Extracted page text data:
※ ※ ※

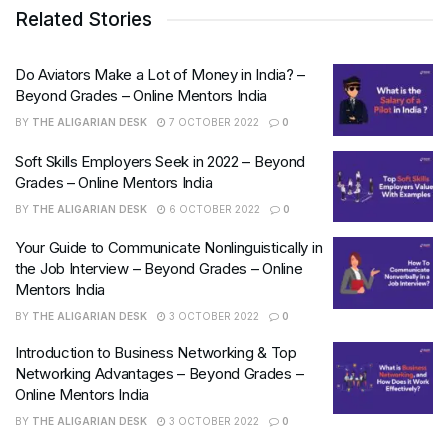
Related Stories
Do Aviators Make a Lot of Money in India? –
Beyond Grades – Online Mentors India
BY
THE ALIGARIAN DESK
7 OCTOBER 2022
0
Soft Skills Employers Seek in 2022 – Beyond
Grades – Online Mentors India
BY
THE ALIGARIAN DESK
6 OCTOBER 2022
0
Your Guide to Communicate Nonlinguistically in
the Job Interview – Beyond Grades – Online
Mentors India
BY
THE ALIGARIAN DESK
3 OCTOBER 2022
0
Introduction to Business Networking & Top
Networking Advantages – Beyond Grades –
Online Mentors India
BY
THE ALIGARIAN DESK
3 OCTOBER 2022
0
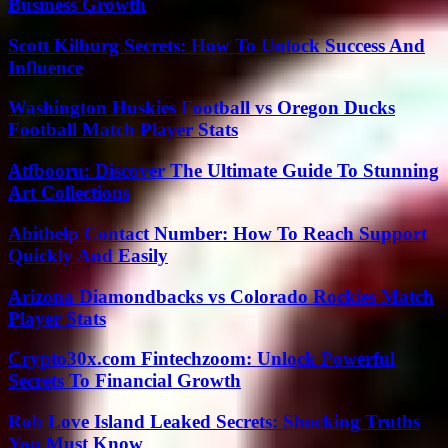
Business Growth
Scott Kilburg Secrets: How To Unlock Success And
Influence
Washington Huskies Football vs Oregon Ducks
Football Match Player Stats
Atfbooru: Discover The Ultimate Guide To Stunning
Art Collections
Abithelp Contact Number: How To Reach Support
Quickly And Easily
Arizona Diamondbacks vs Colorado Rockies Match
Player Stats
Crypto30x.com Fintechzoom: Unlock Powerful
Secrets To Financial Growth
Rob Love Island Leaked Secrets: Shocking Truths
You Must Know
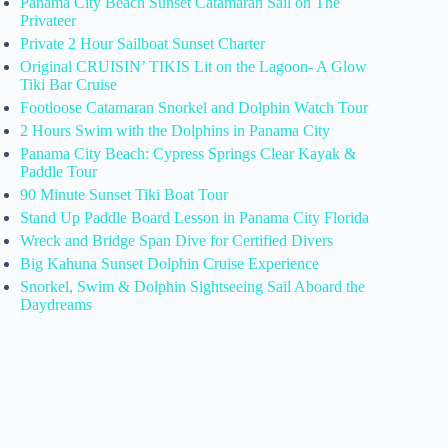
Panama City Beach Sunset Catamaran Sail on The
Privateer
Private 2 Hour Sailboat Sunset Charter
Original CRUISIN’ TIKIS Lit on the Lagoon- A Glow
Tiki Bar Cruise
Footloose Catamaran Snorkel and Dolphin Watch Tour
2 Hours Swim with the Dolphins in Panama City
Panama City Beach: Cypress Springs Clear Kayak &
Paddle Tour
90 Minute Sunset Tiki Boat Tour
Stand Up Paddle Board Lesson in Panama City Florida
Wreck and Bridge Span Dive for Certified Divers
Big Kahuna Sunset Dolphin Cruise Experience
Snorkel, Swim & Dolphin Sightseeing Sail Aboard the
Daydreams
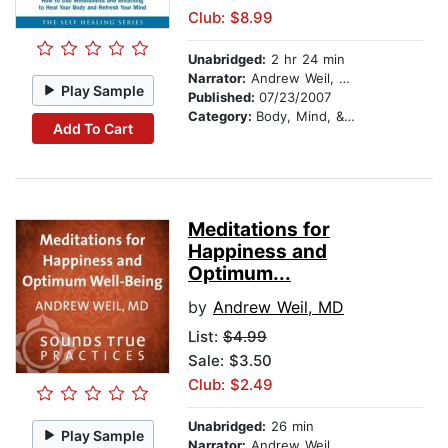
Club: $8.99
Unabridged:
2 hr 24 min
Narrator:
Andrew Weil, MD
Play Sample
Published:
07/23/2007
Category:
Body, Mind, & Spirit
Add To Cart
Meditations for
Happiness and
Optimum...
by
Andrew Weil, MD
List:
$4.99
Sale: $3.50
Club: $2.49
Unabridged:
26 min
Play Sample
Narrator:
Andrew Weil, MD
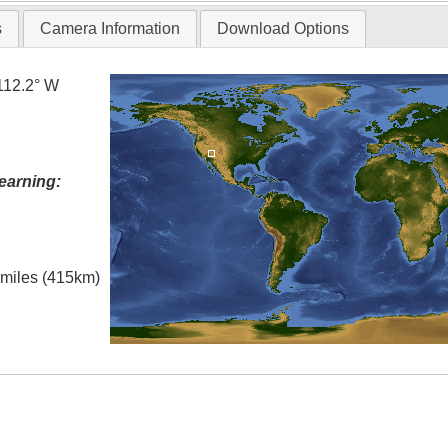
s
Camera Information
Download Options
112.2° W
earning:
l miles (415km)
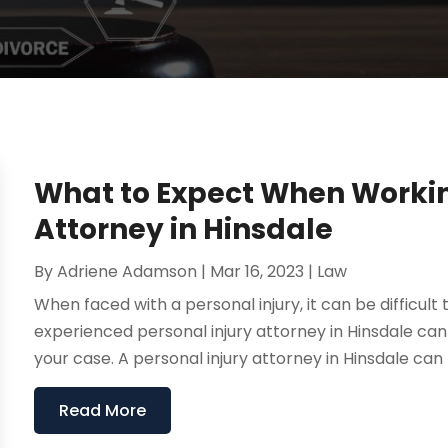
What to Expect When Working
Attorney in Hinsdale
By
Adriene Adamson
|
Mar 16, 2023
|
Law
When faced with a personal injury, it can be difficul
experienced personal injury attorney in Hinsdale ca
your case. A personal injury attorney in Hinsdale can 
Read More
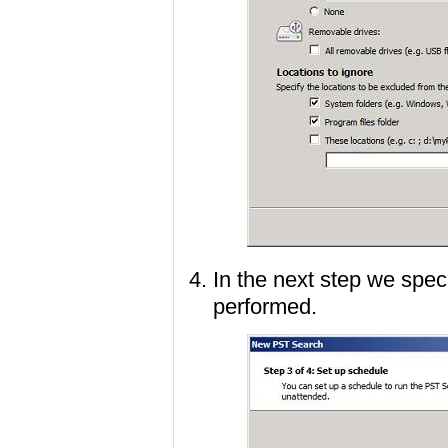
In the next step we spec
performed.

※ ※ ※

__Your assignment__
For this exercise, return exactly the lines above from the line with "the Job Interview – Beyond Grades – Online" through the line with "Camera Information", both included. Do not copy the pictures.

__Output below__
the Job Interview – Beyond Grades – Online
Mentors India
BY
THE ALIGARIAN DESK
3 OCTOBER 2022
0
Introduction to Business Networking & Top
Networking Advantages – Beyond Grades –
Online Mentors India
BY
THE ALIGARIAN DESK
3 OCTOBER 2022
0
Business Growth
Scott Kilburg Secrets: How To Unlock Success And
Influence
Washington Huskies Football vs Oregon Ducks
Football Match Player Stats
Atfbooru: Discover The Ultimate Guide To Stunning
Art Collections
Abithelp Contact Number: How To Reach Support
Quickly And Easily
Arizona Diamondbacks vs Colorado Rockies Match
Player Stats
Crypto30x.com Fintechzoom: Unlock Powerful
Secrets To Financial Growth
Rob Love Island Leaked Secrets: Shocking Truths
You Must Know
Panama City Beach Sunset Catamaran Sail on The
Privateer
Private 2 Hour Sailboat Sunset Charter
Original CRUISIN’ TIKIS Lit on the Lagoon- A Glow
Tiki Bar Cruise
Footloose Catamaran Snorkel and Dolphin Watch Tour
2 Hours Swim with the Dolphins in Panama City
Panama City Beach: Cypress Springs Clear Kayak &
Paddle Tour
90 Minute Sunset Tiki Boat Tour
Stand Up Paddle Board Lesson in Panama City Florida
Wreck and Bridge Span Dive for Certified Divers
Big Kahuna Sunset Dolphin Cruise Experience
Snorkel, Swim & Dolphin Sightseeing Sail Aboard the
Daydreams
Club: $8.99
Unabridged:
2 hr 24 min
Narrator:
Andrew Weil, MD
Play Sample
Published:
07/23/2007
Category:
Body, Mind, & Spirit
Add To Cart
Meditations for
Happiness and
Optimum...
by
Andrew Weil, MD
List:
$4.99
Sale: $3.50
Club: $2.49
Unabridged:
26 min
Play Sample
Narrator:
Andrew Weil, MD
s
Camera Information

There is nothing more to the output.